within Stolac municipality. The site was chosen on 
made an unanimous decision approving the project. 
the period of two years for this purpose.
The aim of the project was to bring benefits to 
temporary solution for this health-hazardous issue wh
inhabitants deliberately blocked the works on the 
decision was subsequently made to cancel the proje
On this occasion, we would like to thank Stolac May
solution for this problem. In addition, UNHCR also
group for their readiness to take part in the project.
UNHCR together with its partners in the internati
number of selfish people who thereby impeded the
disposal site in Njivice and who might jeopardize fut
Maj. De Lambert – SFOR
━━━━━━━━━━━━━━━━━━━━
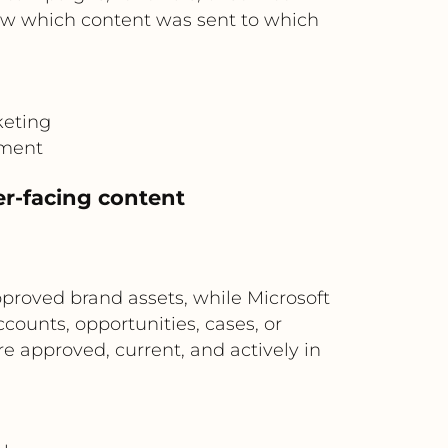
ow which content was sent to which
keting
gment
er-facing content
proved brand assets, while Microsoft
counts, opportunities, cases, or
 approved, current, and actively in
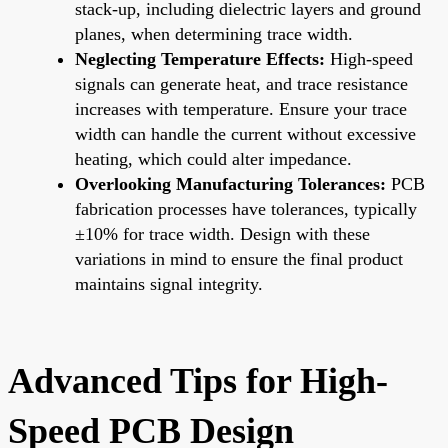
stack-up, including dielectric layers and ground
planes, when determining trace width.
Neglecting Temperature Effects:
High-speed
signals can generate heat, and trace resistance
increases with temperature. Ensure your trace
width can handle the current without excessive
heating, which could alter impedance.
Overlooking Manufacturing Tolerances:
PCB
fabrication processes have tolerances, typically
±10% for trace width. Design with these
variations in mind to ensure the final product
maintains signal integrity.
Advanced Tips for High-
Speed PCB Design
━━━━━━━━━━━━━━━━━━━━
What needs to be done = Filter the data above down to lines with the word "which", and copy them.

Problem solution =
ow which content was sent to which
heating, which could alter impedance.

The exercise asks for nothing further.